Teaching Interests: I enjoy greatly helping students learn new concepts and seeing them flourish in their studies. I have a fairly wide educational background ranging from pure mathematics to chemistry, which I believe help in showing students how the topic at hand fits in the larger picture. I have teaching experience in fluid mechanics, heat and mass transfer, thermodynamics, and mathematics classes, all of which have been profoundly enjoyable.

[1] Okamoto, Yasuhiro, et al. "Velocity and angle of spatter in fine laser processing." Physics Procedia 39 (2012): 792-799.

[2] Sundaresan, Sankaran, Ali Ozel, and Jari Kolehmainen. "Toward Constitutive Models for Momentum, Species, and Energy Transport in Gas–Particle Flows." Annual review of chemical and biomolecular engineering 0 (2018).

[3] Hendrickson, Gregory. "Electrostatics and gas phase fluidized bed polymerization reactor wall sheeting." Chemical Engineering Science 61.4 (2006): 1041-1064.

[4] Wang, Zhong Lin. "Catch wave power in floating nets." Nature 542.7640 (2017): 159.

[5] Dwari, R. K., et al. "Studies on the effect of electrode plate position and feed temperature on the tribo-electrostatic separation of high ash Indian coking coal." Advanced Powder Technology 26.1 (2015): 31-41.

[6] Wu, Guiqing, Jia Li, and Zhenming Xu. "Triboelectrostatic separation for granular plastic waste recycling: A review." Waste Management 33.3 (2013): 585-597.

[7] Lacks, Daniel J., and R. Mohan Sankaran. "Contact electrification of insulating materials." Journal of Physics D: Applied Physics 44.45 (2011): 453001.

[8] Kolehmainen, Jari, et al. "Effect of humidity on triboelectric charging in a vertically vibrated granular bed: Experiments and modeling." Chemical Engineering Science 173 (2017): 363-373.

[9] Sippola, Petteri, et al. "Experimental and Numerical Study of Wall Layer Development in a Tribocharged Fluidized Bed." Journal of Fluid Mechanics (2018): Under Review.

[10] Kolehmainen, Jari, et al. "A hybrid approach to computing electrostatic forces in fluidized beds of charged particles." AIChE Journal 62.7 (2016): 2282-2295.

[11] Kolehmainen, Jari, et al. "Triboelectric charging of monodisperse particles in fluidized beds." AIChE Journal 63.6 (2017): 1872-1891.

[12] Kolehmainen, Jari, et al. "Eulerian Modeling of Gas-Solid Flows with Triboelectric Charging." Journal of Fluid Mechanics (2018): Under Review.
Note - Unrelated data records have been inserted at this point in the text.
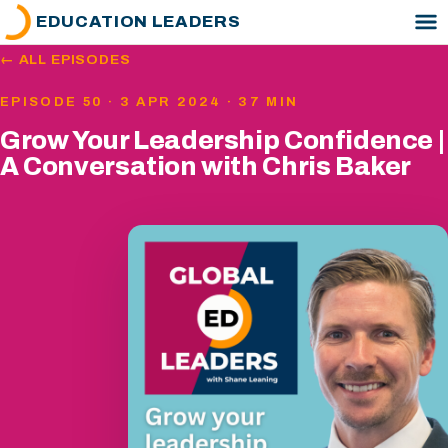
EDUCATION LEADERS
← ALL EPISODES
EPISODE 50 · 3 APR 2024 · 37 MIN
Grow Your Leadership Confidence |
A Conversation with Chris Baker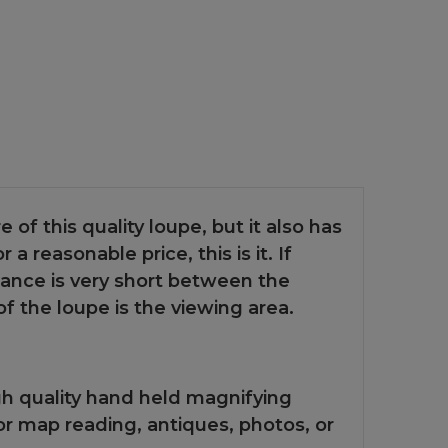
e of this quality loupe, but it also has
a reasonable price, this is it. If
tance is very short between the
 the loupe is the viewing area.
gh quality hand held magnifying
 for map reading, antiques, photos, or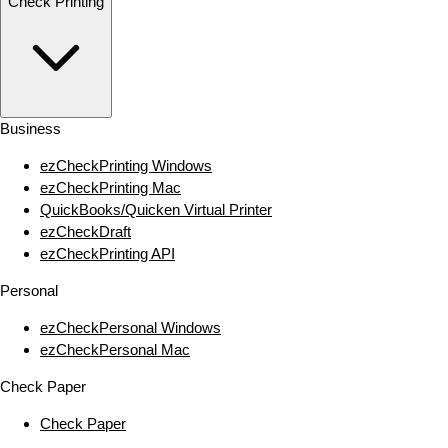
Check Printing
Business
ezCheckPrinting Windows
ezCheckPrinting Mac
QuickBooks/Quicken Virtual Printer
ezCheckDraft
ezCheckPrinting API
Personal
ezCheckPersonal Windows
ezCheckPersonal Mac
Check Paper
Check Paper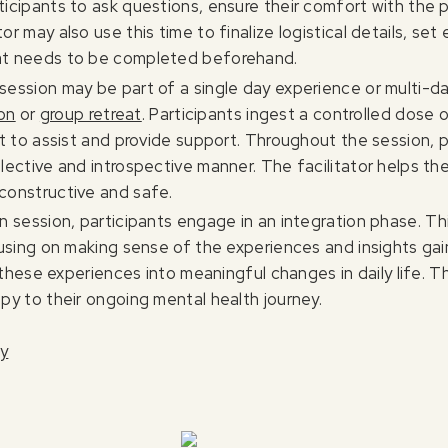
ticipants to ask questions, ensure their comfort with the 
or may also use this time to finalize logistical details, se
hat needs to be completed beforehand.
 session may be part of a single day experience or multi-
ion
or
group retreat
. Participants ingest a controlled dose 
ent to assist and provide support. Throughout the session, 
flective and introspective manner. The facilitator helps t
constructive and safe.
in session, participants engage in an integration phase. T
cusing on making sense of the experiences and insights gai
g these experiences into meaningful changes in daily life. T
py to their ongoing mental health journey.
py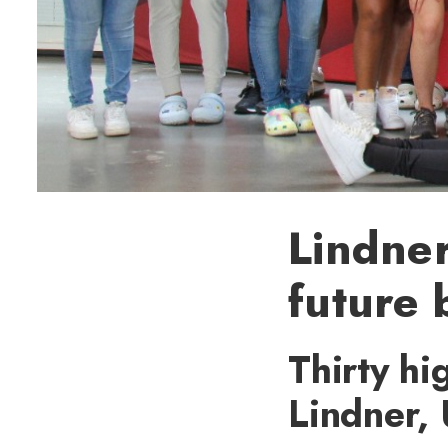
Lindner
future 
Thirty hi
Lindner,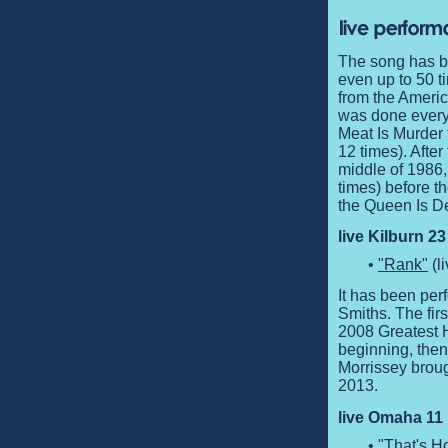
The song has b
even up to 50 ti
from the Americ
was done every 
Meat Is Murder 
12 times). Afte
middle of 1986,
times) before t
the Queen Is De
live Kilburn 2
•
"Rank"
(l
It has been perf
Smiths. The fir
2008 Greatest H
beginning, then
Morrissey brough
2013.
live Omaha 11 
•
"That's 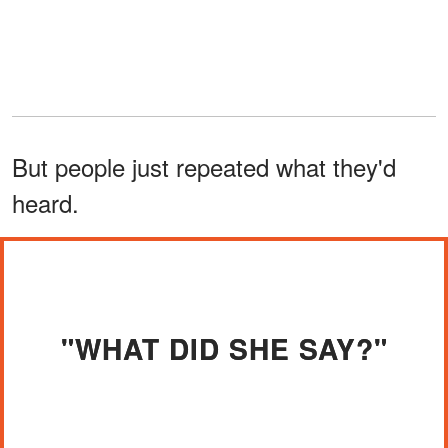
But people just repeated what they'd
heard.
"WHAT DID SHE SAY?"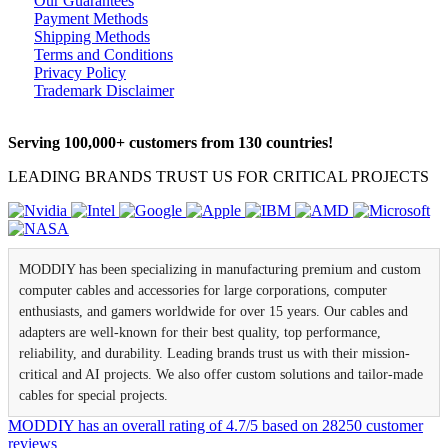
Our Guarantees
Payment Methods
Shipping Methods
Terms and Conditions
Privacy Policy
Trademark Disclaimer
Serving 100,000+ customers from 130 countries!
LEADING BRANDS TRUST US FOR CRITICAL PROJECTS
MODDIY has been specializing in manufacturing premium and custom
computer cables and accessories for large corporations, computer
enthusiasts, and gamers worldwide for over 15 years. Our cables and
adapters are well-known for their best quality, top performance,
reliability, and durability. Leading brands trust us with their mission-
critical and AI projects. We also offer custom solutions and tailor-made
cables for special projects.
MODDIY
has an overall rating of
4.7
/
5
based on
28250
customer
reviews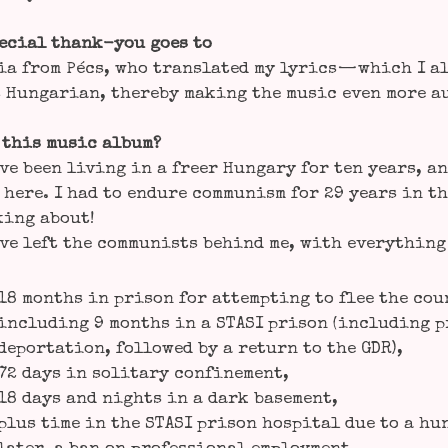
e­cial thank-you goes to
a from Pécs, who trans­la­ted my lyrics — which I al
 Hun­ga­ri­an, ther­eby making the music even more a
 this music album?
ve been living in a freer Hun­ga­ry for ten years, an
 here. I had to endu­re com­mu­nism for 29 years in t
king about!
ve left the com­mu­nists behind me, with ever­y­thin
18 months in pri­son for attemp­ting to flee the cou
inclu­ding 9 months in a STASI pri­son (inclu­ding pr
depor­ta­ti­on, fol­lo­wed by a return to the GDR),
72 days in soli­ta­ry confinement,
18 days and nights in a dark basement,
plus time in the STASI pri­son hos­pi­tal due to a hu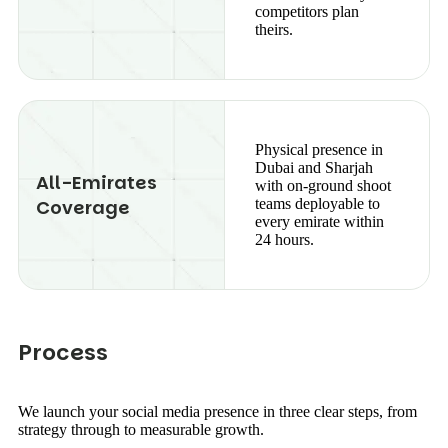
competitors plan
theirs.
Physical presence in
Dubai and Sharjah
All-Emirates
with on-ground shoot
Coverage
teams deployable to
every emirate within
24 hours.
P
r
o
c
e
s
s
We launch your social media presence in three clear steps, from
strategy through to measurable growth.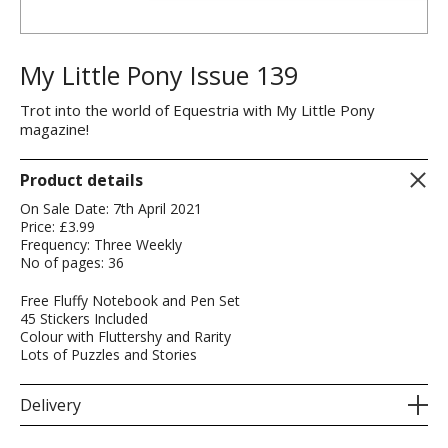
My Little Pony Issue 139
Trot into the world of Equestria with My Little Pony
magazine!
Product details
On Sale Date: 7th April 2021
Price: £3.99
Frequency: Three Weekly
No of pages: 36
Free Fluffy Notebook and Pen Set
45 Stickers Included
Colour with Fluttershy and Rarity
Lots of Puzzles and Stories
Delivery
[13] Kolehmainen, Jari, et al. "Effects of Polarization on Particle-Laden Flows." Physical Review Letters (2018): Under Review.

[14] Kolehmainen, Jari Tapani, et al. "Measurement of the spatter velocity in fine laser cutting." Proceedings of JSPE Semestrial Meeting 2012 JSPE Spring Conference. The Japan Society for Precision Engineering, 2012.

[15] Viitanen, Timo, et al. "Spatter tracking in laser machining." International Symposium on Visual Computing. Springer, Berlin, Heidelberg, 2012.